» Your task
Which lines of the listing hold the string "venir"? Show each of them.

» Records supplied
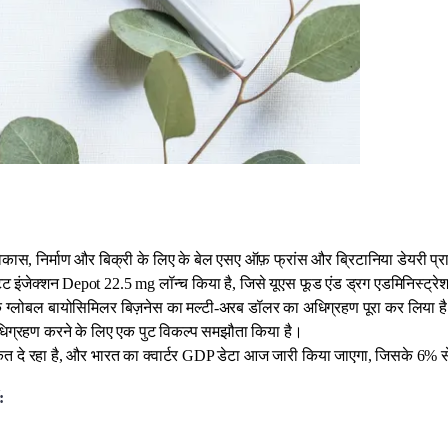
के विकास, निर्माण और बिक्री के लिए के बेल एसए ऑफ़ फ्रांस और ब्रिटानिया डेयरी 
एसीटेट इंजेक्शन Depot 22.5 mg लॉन्च किया है, जिसे यूएस फूड एंड ड्रग एडमिनिस्ट्र
े ग्लोबल बायोसिमिलर बिज़नेस का मल्टी-अरब डॉलर का अधिग्रहण पूरा कर लिया ह
ा अधिग्रहण करने के लिए एक पुट विकल्प समझौता किया है।
 दे रहा है, और भारत का क्वार्टर GDP डेटा आज जारी किया जाएगा, जिसके 6% से
:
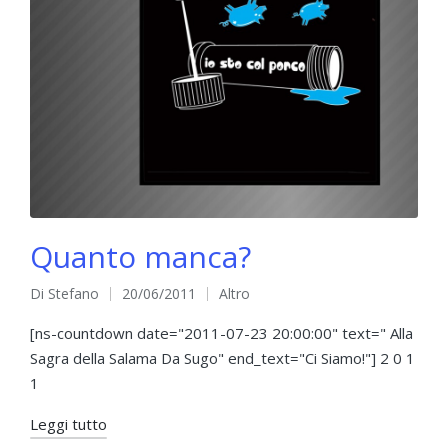
Quanto manca?
Di
Stefano
20/06/2011
Altro
Pubblicato
Pubblicato
da
in
[ns-countdown date="2011-07-23 20:00:00" text=" Alla
Sagra della Salama Da Sugo" end_text="Ci Siamo!"] 2 0 1
1
Leggi tutto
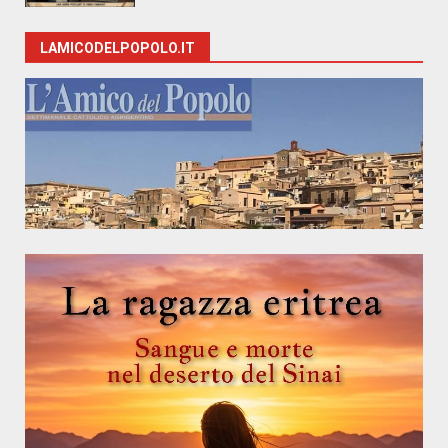
LAMICODELPOPOLO.IT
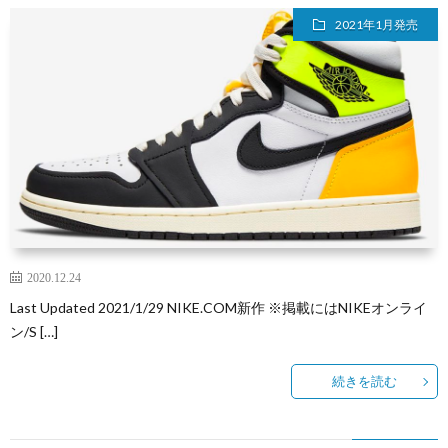
2021年1月発売
2020.12.24
Last Updated 2021/1/29 NIKE.COM新作 ※掲載にはNIKEオンライ
ン/S […]
続きを読む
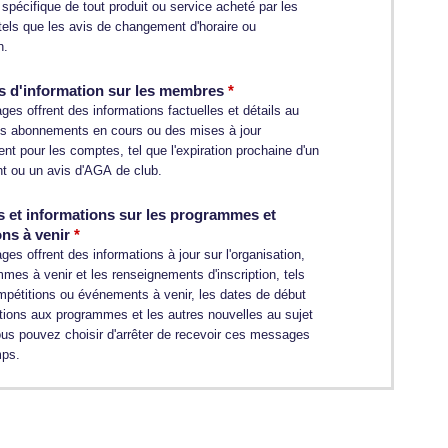
n spécifique de tout produit ou service acheté par les
els que les avis de changement d'horaire ou
n.
 d'information sur les membres
es offrent des informations factuelles et détails au
os abonnements en cours ou des mises à jour
t pour les comptes, tel que l'expiration prochaine d'un
 ou un avis d'AGA de club.
s et informations sur les programmes et
ons à venir
s offrent des informations à jour sur l'organisation,
mes à venir et les renseignements d'inscription, tels
mpétitions ou événements à venir, les dates de début
ptions aux programmes et les autres nouvelles au sujet
ous pouvez choisir d'arrêter de recevoir ces messages
mps.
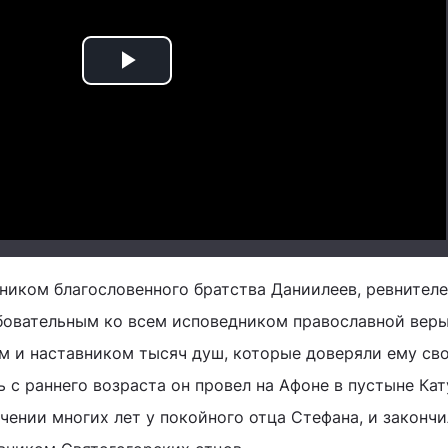
Play
Video
ником благословенного братства Даниилеев, ревнител
бовательным ко всем исповедником православной веры
 и наставником тысяч душ, которые доверяли ему св
 с раннего возраста он провел на Афоне в пустыне Кат
чении многих лет у покойного отца Стефана, и законч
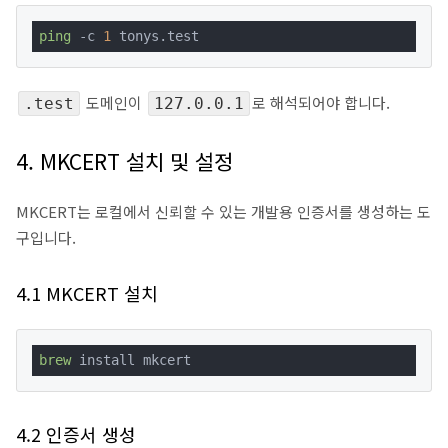
ping
 -c 
1
 tonys.test
도메인이
로 해석되어야 합니다.
.test
127.0.0.1
4. MKCERT 설치 및 설정
MKCERT는 로컬에서 신뢰할 수 있는 개발용 인증서를 생성하는 도
구입니다.
4.1 MKCERT 설치
brew
 install mkcert
4.2 인증서 생성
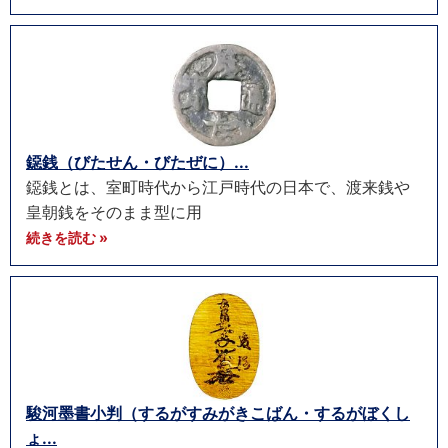
鐚銭（びたせん・びたぜに）...
鐚銭とは、室町時代から江戸時代の日本で、渡来銭や
皇朝銭をそのまま型に用
続きを読む »
駿河墨書小判（するがすみがきこばん・するがぼくし
ょ...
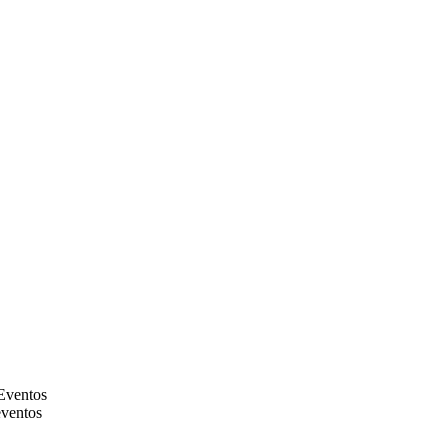
Eventos
ventos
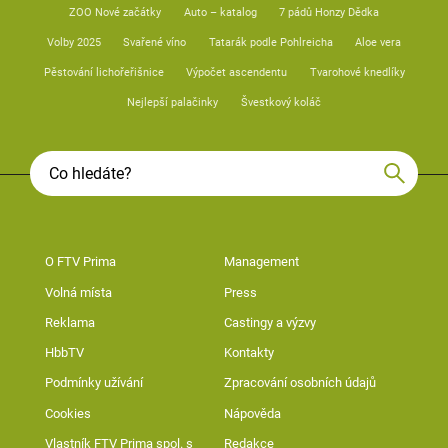
ZOO Nové začátky
Auto – katalog
7 pádů Honzy Dědka
Volby 2025
Svařené víno
Tatarák podle Pohlreicha
Aloe vera
Pěstování lichořeřišnice
Výpočet ascendentu
Tvarohové knedlíky
Nejlepší palačinky
Švestkový koláč
O FTV Prima
Management
Volná místa
Press
Reklama
Castingy a výzvy
HbbTV
Kontakty
Podmínky užívání
Zpracování osobních údajů
Cookies
Nápověda
Vlastník FTV Prima spol. s
Redakce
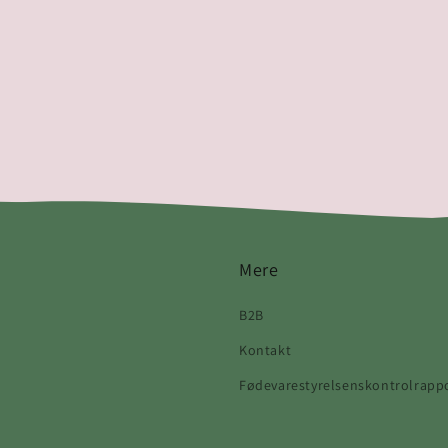
Mere
B2B
Kontakt
Fødevarestyrelsenskontrolrapp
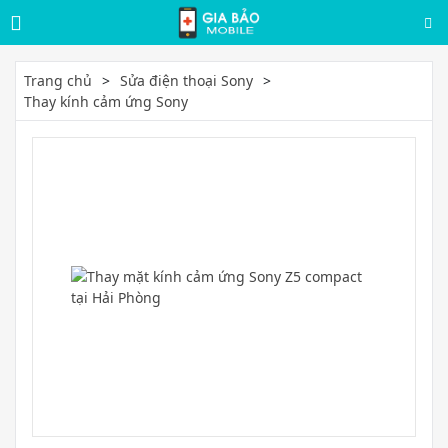
Trang chủ
Sửa điện thoại Sony
Thay kính cảm ứng Sony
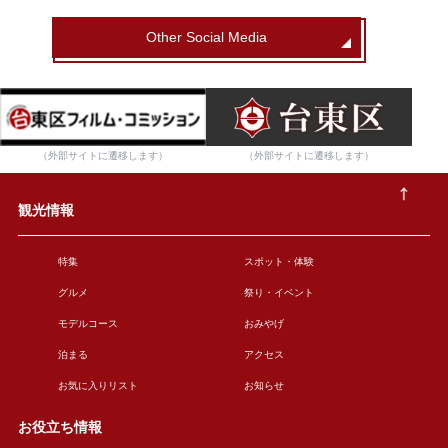
Other Social Media
（外部サイトに遷移します）
（外部サイトに遷移します）
観光情報
特集
スポット・体験
グルメ
祭り・イベント
モデルコース
おみやげ
泊まる
アクセス
お気に入りリスト
お知らせ
お役立ち情報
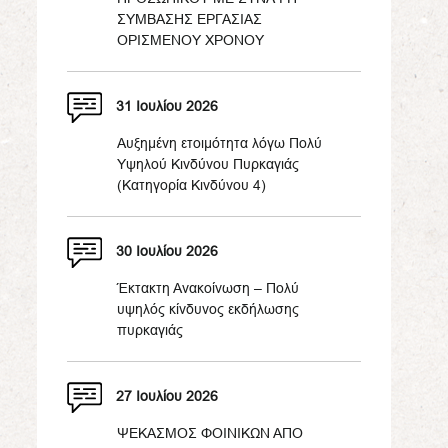
ΣΥΜΒΑΣΗΣ ΕΡΓΑΣΙΑΣ
ΟΡΙΣΜΕΝΟΥ ΧΡΟΝΟΥ
31 Ιουλίου 2026
Αυξημένη ετοιμότητα λόγω Πολύ
Υψηλού Κινδύνου Πυρκαγιάς
(Κατηγορία Κινδύνου 4)
30 Ιουλίου 2026
Έκτακτη Ανακοίνωση – Πολύ
υψηλός κίνδυνος εκδήλωσης
πυρκαγιάς
27 Ιουλίου 2026
ΨΕΚΑΣΜΟΣ ΦΟΙΝΙΚΩΝ ΑΠΟ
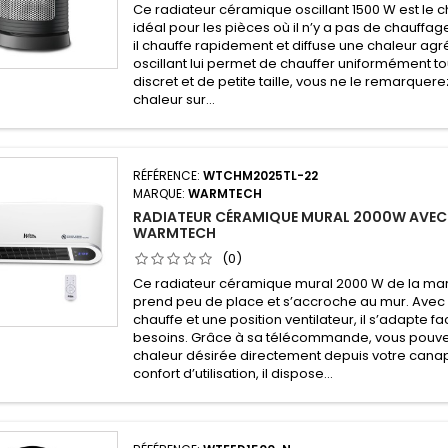
Ce radiateur céramique oscillant 1500 W est le 
idéal pour les pièces où il n’y a pas de chauffage
il chauffe rapidement et diffuse une chaleur agr
oscillant lui permet de chauffer uniformément to
discret et de petite taille, vous ne le remarqu
chaleur sur...
RÉFÉRENCE:
WTCHM2025TL-22
MARQUE:
WARMTECH
RADIATEUR CÉRAMIQUE MURAL 2000W AVEC
WARMTECH
(0)
Ce radiateur céramique mural 2000 W de la m
prend peu de place et s’accroche au mur. Avec 
chauffe et une position ventilateur, il s’adapte f
besoins. Grâce à sa télécommande, vous pouvez
chaleur désirée directement depuis votre canap
confort d’utilisation, il dispose...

» Output of the task
ons à venir
mes à venir et les renseignements d'inscription, tels
mpétitions ou événements à venir, les dates de début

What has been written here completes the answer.